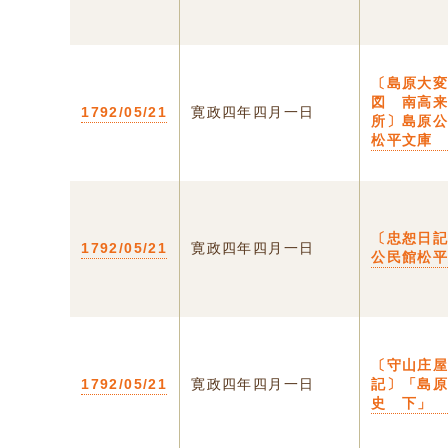
〔島原大
図 南高
1792/05/21
寛政四年四月一日
所〕島原
松平文庫
〔忠恕日
1792/05/21
寛政四年四月一日
公民館松
〔守山庄
1792/05/21
寛政四年四月一日
記〕「島
史 下」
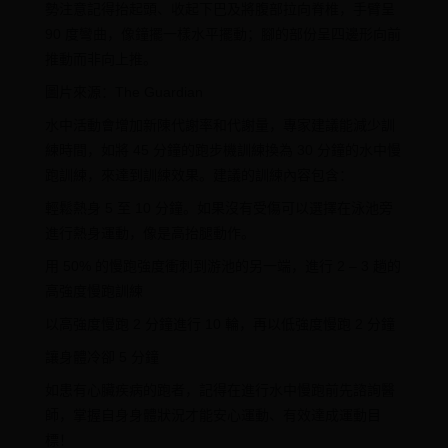
勢注意記得抬起頭、收起下巴及將腹部拉向脊椎，手臂呈
90 度彎曲，像鐘擺一樣水平擺動；腳的部份呈四邊形向前
推動而非向上推。
圖片來源：The Guardian
水中活動會增加新陳代謝率和代謝量，專家建議能減少訓
練時間，如將 45 分鐘的跑步機訓練換為 30 分鐘的水中慢
跑訓練，來達到訓練效果。建議的訓練內容包含：
輕鬆熱身 5 至 10 分鐘。如果沒有受傷可以選擇在泳池旁
進行熱身運動，像是高抬腿動作。
用 50% 的慢跑強度衝刺到游池的另一端，進行 2 – 3 趟的
高強度慢跑訓練
以高強度慢跑 2 分鐘進行 10 輪，再以低強度慢跑 2 分鐘
讓身體冷卻 5 分鐘
如患有心臟疾病的跑者，記得在進行水中慢跑前先諮詢醫
師，掌握自身身體狀況才能安心運動、有效達成運動目
標！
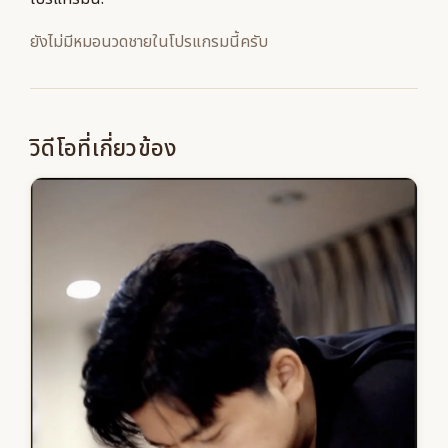
ยังไม่มีหมอนวดชายในโปรแกรมนี้ครับ
วิดีโอที่เกี่ยวข้อง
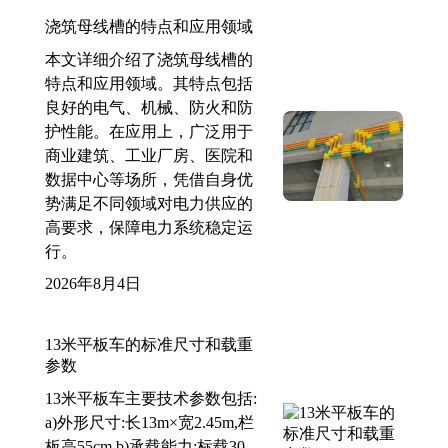
浇筑母线槽的特点和应用领域
本文详细介绍了浇筑母线槽的
特点和应用领域。其特点包括
良好的电气、机械、防火和防
护性能。在应用上，广泛用于
商业建筑、工业厂房、医院和
数据中心等场所，凭借自身优
势满足不同领域对电力供应的
高要求，保障电力系统稳定运
行。
2026年8月4日
13米平板车的标准尺寸和载重
参数
13米平板车主要技术参数包括:
a)外形尺寸:长13m×宽2.45m,栏
板高55cm b)承载能力:标载30-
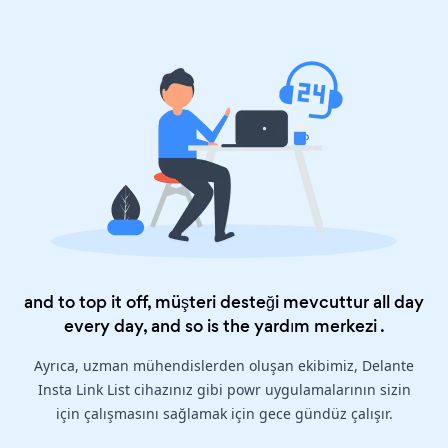
and to top it off, müşteri desteği mevcuttur all day
every day, and so is the
yardım merkezi
.
Ayrıca, uzman mühendislerden oluşan ekibimiz, Delante
Insta Link List cihazınız gibi powr uygulamalarının sizin
için çalışmasını sağlamak için gece gündüz çalışır.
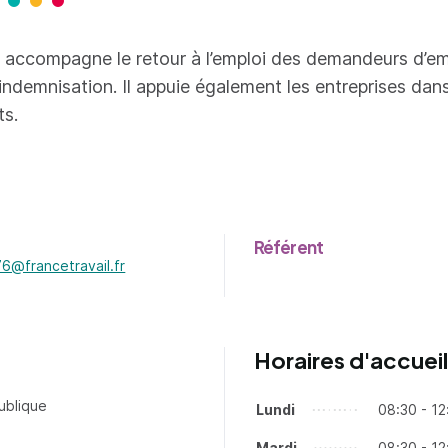
 accompagne le retour à l’emploi des demandeurs d’em
 indemnisation. Il appuie également les entreprises dans
ts.
Référent
6@francetravail.fr
ganisme - nouvel onglet
Horaires d'accueil
ublique
Lundi
Jours
Tranches horaires
08:30 - 12
Mardi
08:30 - 12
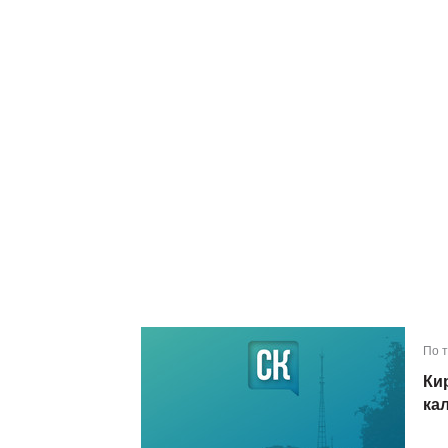
По 
Ки
ка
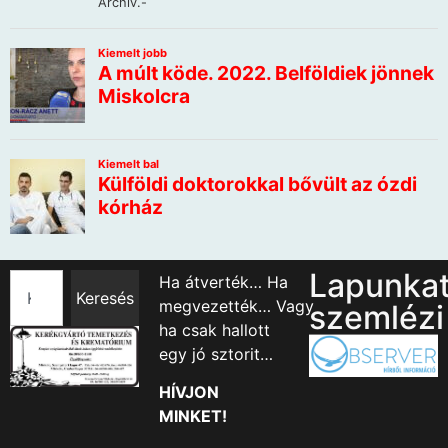
Lapunka
Ha átverték… Ha
Keresés
megvezették… Vagy
szemlézi
ha csak hallott
egy jó sztorit…
HÍVJON
MINKET!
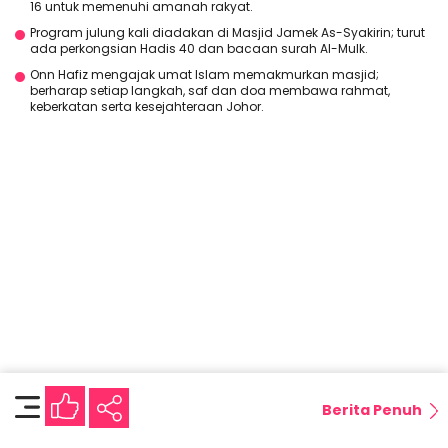
16 untuk memenuhi amanah rakyat.
Program julung kali diadakan di Masjid Jamek As-Syakirin; turut
ada perkongsian Hadis 40 dan bacaan surah Al-Mulk.
Onn Hafiz mengajak umat Islam memakmurkan masjid;
berharap setiap langkah, saf dan doa membawa rahmat,
keberkatan serta kesejahteraan Johor.
Berita Penuh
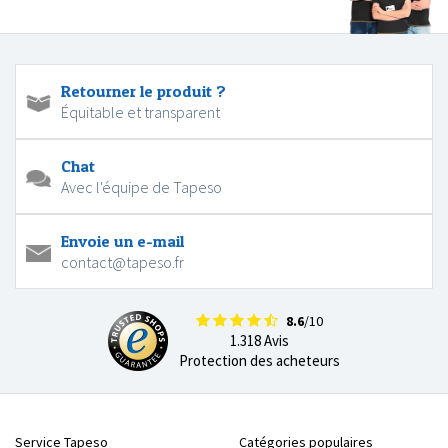
Retourner le produit ?
Équitable et transparent
Chat
Avec l'équipe de Tapeso
Envoie un e-mail
contact@tapeso.fr
8.6
/10
1.318 Avis
Protection des acheteurs
Service Tapeso
Catégories populaires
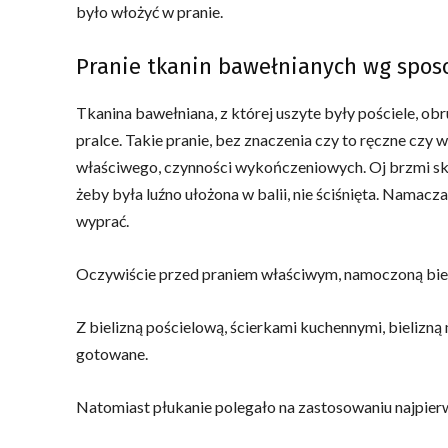
było włożyć w pranie.
Pranie tkanin bawełnianych wg spo
Tkanina bawełniana, z której uszyte były pościele, obru
pralce. Takie pranie, bez znaczenia czy to ręczne czy w
właściwego, czynności wykończeniowych. Oj brzmi sko
żeby była luźno ułożona w balii, nie ściśnięta. Namacz
wyprać.
Oczywiście przed praniem właściwym, namoczoną biel
Z bielizną pościelową, ścierkami kuchennymi, bielizną
gotowane.
Natomiast płukanie polegało na zastosowaniu najpierw 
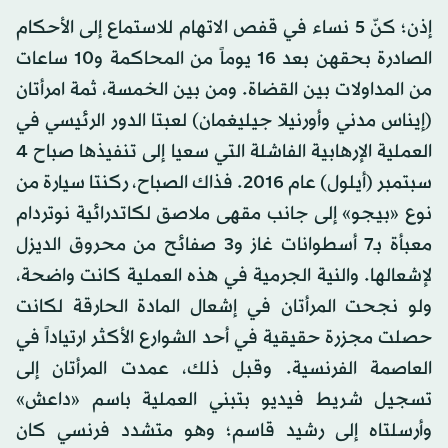
إذن؛ كنّ 5 نساء في قفص الاتهام للاستماع إلى الأحكام
الصادرة بحقهن بعد 16 يوماً من المحاكمة و10 ساعات
من المداولات بين القضاة. ومن بين الخمسة، ثمة امرأتان
(إيناس مدني وأورنيلا جيليغمان) لعبتا الدور الرئيسي في
العملية الإرهابية الفاشلة التي سعيا إلى تنفيذها صباح 4
سبتمبر (أيلول) عام 2016. فذاك الصباح، ركنتا سيارة من
نوع «بيجو» إلى جانب مقهى ملاصق لكاتدرائية نوتردام
معبأة بـ7 أسطوانات غاز و3 صفائح من محروق الديزل
لإشعالها. والنية الجرمية في هذه العملية كانت واضحة،
ولو نجحت المرأتان في إشعال المادة الحارقة لكانت
حصلت مجزرة حقيقية في أحد الشوارع الأكثر ارتياداً في
العاصمة الفرنسية. وقبل ذلك، عمدت المرأتان إلى
تسجيل شريط فيديو بتبني العملية باسم «داعش»
وأرسلتاه إلى رشيد قاسم؛ وهو متشدد فرنسي كان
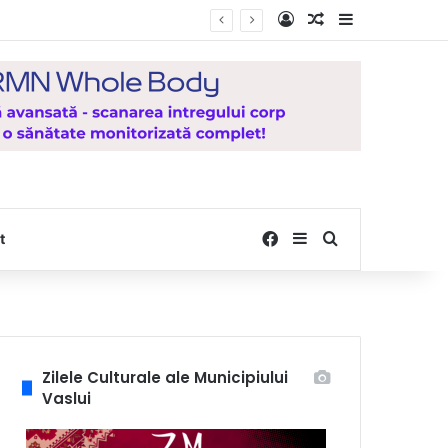
Log In
Random Article
Sidebar
Facebook
Sidebar
Search for
t
Zilele Culturale ale Municipiului
Vaslui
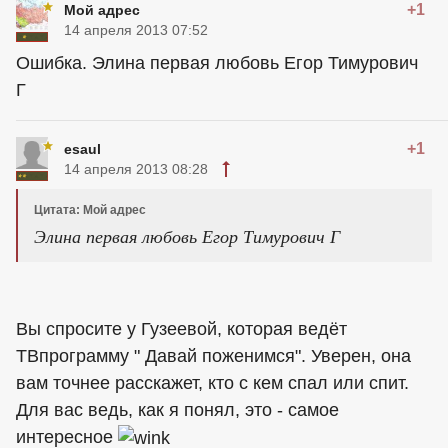
+1
Мой адрес
14 апреля 2013 07:52
Ошибка. Элина первая любовь Егор Тимурович
Г
+1
esaul
14 апреля 2013 08:28
Цитата: Мой адрес
Элина первая любовь Егор Тимурович Г
Вы спросите у Гузеевой, которая ведёт
ТВпрограмму " Давай поженимся". Уверен, она
вам точнее расскажет, кто с кем спал или спит.
Для вас ведь, как я понял, это - самое
интересное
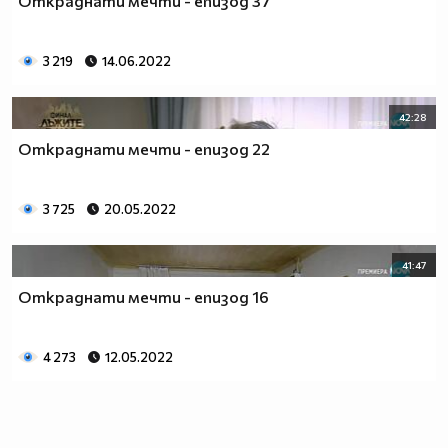
Откраднати мечти - епизод 37
3 219
14.06.2022
42:28
Откраднати мечти - епизод 22
3 725
20.05.2022
41:47
Откраднати мечти - епизод 16
4 273
12.05.2022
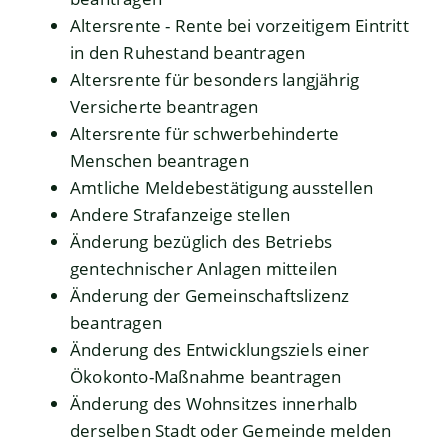
Altersrente - Rente bei vorzeitigem Eintritt
in den Ruhestand beantragen
Altersrente für besonders langjährig
Versicherte beantragen
Altersrente für schwerbehinderte
Menschen beantragen
Amtliche Meldebestätigung ausstellen
Andere Strafanzeige stellen
Änderung bezüglich des Betriebs
gentechnischer Anlagen mitteilen
Änderung der Gemeinschaftslizenz
beantragen
Änderung des Entwicklungsziels einer
Ökokonto-Maßnahme beantragen
Änderung des Wohnsitzes innerhalb
derselben Stadt oder Gemeinde melden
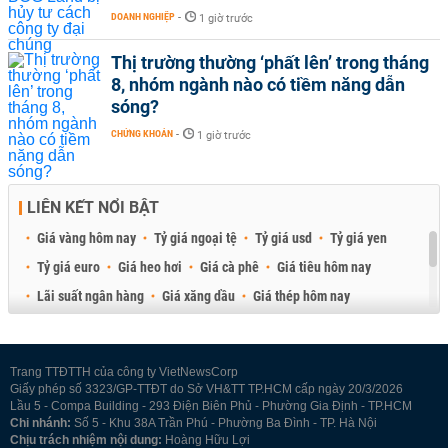
DOANH NGHIỆP
-
1 giờ trước
Thị trường thường ‘phất lên’ trong tháng
8, nhóm ngành nào có tiềm năng dẫn
sóng?
CHỨNG KHOÁN
-
1 giờ trước
LIÊN KẾT NỔI BẬT
Giá vàng hôm nay
Tỷ giá ngoại tệ
Tỷ giá usd
Tỷ giá yen
Tỷ giá euro
Giá heo hơi
Giá cà phê
Giá tiêu hôm nay
Lãi suất ngân hàng
Giá xăng dầu
Giá thép hôm nay
Giá sầu riêng
Giá thịt heo
Giá gạo
Giá cao su
Best Retail Brokers
Diễn đàn đầu tư Việt Nam 2026
Trang TTĐTTH của công ty VietNewsCorp
Giấy phép số 3323/GP-TTĐT do Sở VH&TT TP.HCM cấp ngày 20/3/2026
Lầu 5 - Compa Building - 293 Điện Biên Phủ - Phường Gia Định - TP.HCM
Chi nhánh:
Số 5 - Khu 38A Trần Phú - Phường Ba Đình - TP. Hà Nội
Chịu trách nhiệm nội dung:
Hoàng Hữu Lợi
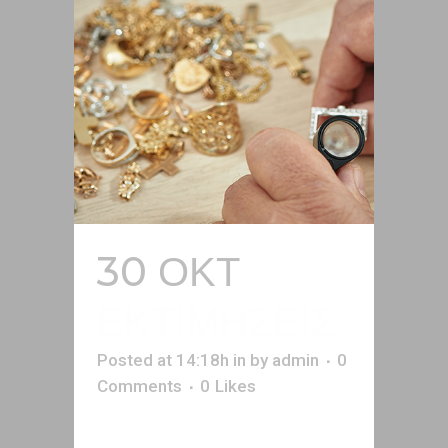
30 ΟΚΤ
ΕΚΤΙΜΗΣΕΙΣ
Posted at 14:18h
in
by
admin
0
Comments
0
Likes
Όταν η αξιόπιστη εκτίμηση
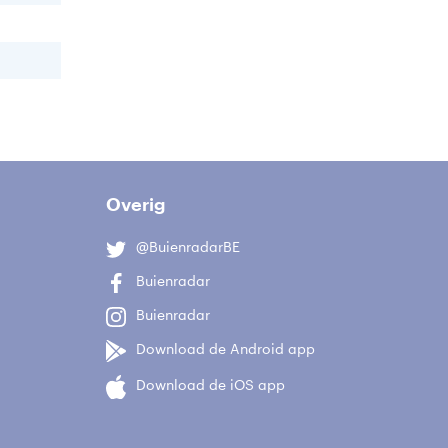
Overig
@BuienradarBE
Buienradar
Buienradar
Download de Android app
Download de iOS app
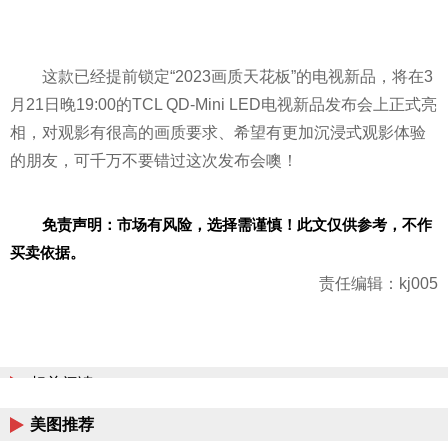
这款已经提前锁定“2023画质天花板”的电视新品，将在3
月21日晚19:00的TCL QD-Mini LED电视新品发布会上正式亮
相，对观影有很高的画质要求、希望有更加沉浸式观影体验
的朋友，可千万不要错过这次发布会噢！
免责声明：市场有风险，选择需谨慎！此文仅供参考，不作
买卖依据。
责任编辑：kj005
相关阅读
美图推荐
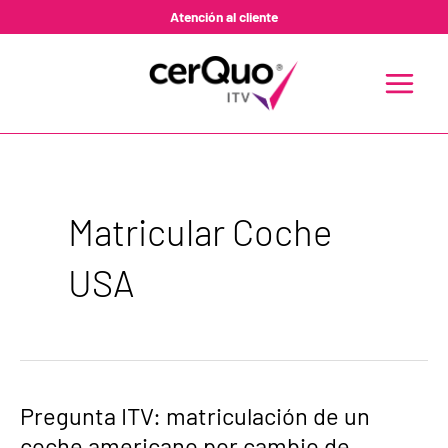
Ir
Atención al cliente
al
contenido
MAIN
MENU
Matricular Coche
USA
Pregunta
Pregunta ITV: matriculación de un
ITV:
coche americano por cambio de
matriculación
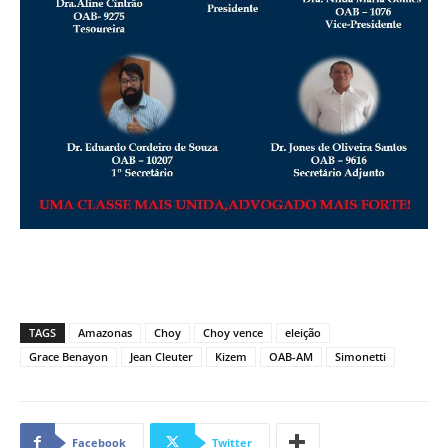
TAGS
Amazonas
Choy
Choy vence
eleição
Grace Benayon
Jean Cleuter
Kizem
OAB-AM
Simonetti
Facebook
Twitter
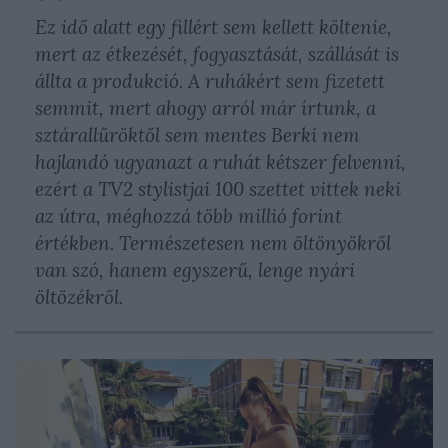
Ez idő alatt egy fillért sem kellett költenie,
mert az étkezését, fogyasztását, szállását is
állta a produkció. A ruhákért sem fizetett
semmit, mert ahogy arról már írtunk, a
sztárallűröktől sem mentes Berki nem
hajlandó ugyanazt a ruhát kétszer felvenni,
ezért a TV2 stylistjai 100 szettet vittek neki
az útra, méghozzá több millió forint
értékben. Természetesen nem öltönyökről
van szó, hanem egyszerű, lenge nyári
öltözékről.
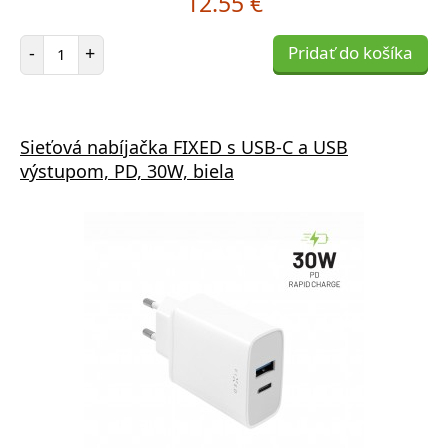
12.55 €
Počet položiek
-
+
Pridať do košíka
Sieťová nabíjačka FIXED s USB-C a USB
výstupom, PD, 30W, biela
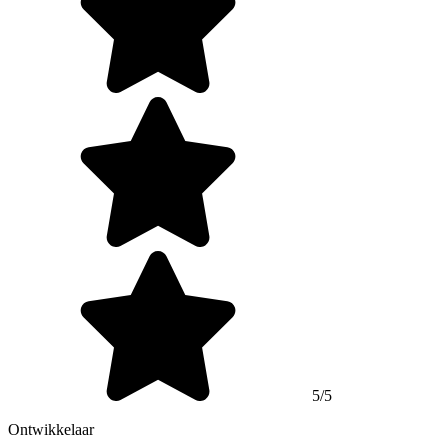
5/5
Ontwikkelaar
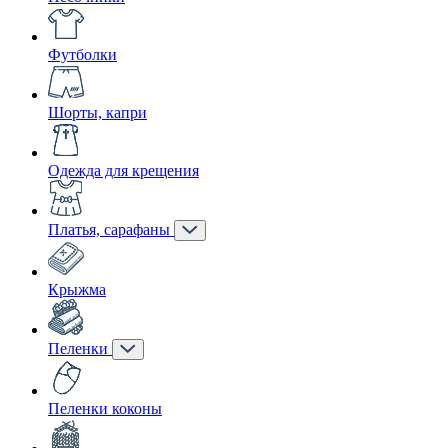
Футболки
Шорты, капри
Одежда для крещения
Платья, сарафаны
Крыжма
Пеленки
Пеленки коконы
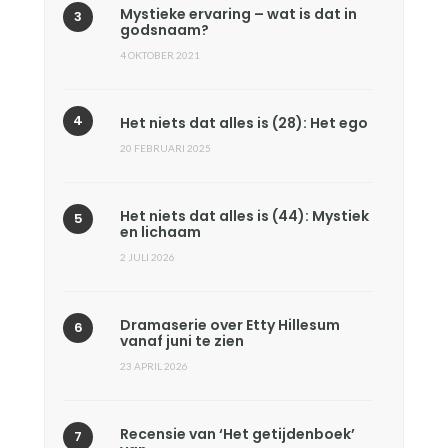
Mystieke ervaring – wat is dat in
godsnaam?
4 OKTOBER 2021
Het niets dat alles is (28): Het ego
20 FEBRUARI 2025
Het niets dat alles is (44): Mystiek
en lichaam
2 JULI 2026
Dramaserie over Etty Hillesum
vanaf juni te zien
23 APRIL 2026
Recensie van ‘Het getijdenboek’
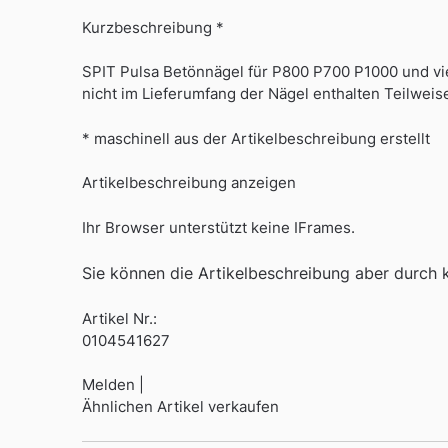
Kurzbeschreibung *
SPIT Pulsa Betönnägel für P800 P700 P1000 und vi
nicht im Lieferumfang der Nägel enthalten Teilweis
* maschinell aus der Artikelbeschreibung erstellt
Artikelbeschreibung anzeigen
Ihr Browser unterstützt keine IFrames.
Sie können die Artikelbeschreibung aber durch kl
Artikel Nr.:
0104541627
Melden |
Ähnlichen Artikel verkaufen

# # # # #

TASK DIRECTIONS: Print the lines from the one containing "der Artikelbeschreibung erstellt" through the end of the material, word for word, and nothing else.

RESULT:
* maschinell aus der Artikelbeschreibung erstellt
Artikelbeschreibung anzeigen
Ihr Browser unterstützt keine IFrames.
Sie können die Artikelbeschreibung aber durch kl
Artikel Nr.:
0104541627
Melden |
Ähnlichen Artikel verkaufen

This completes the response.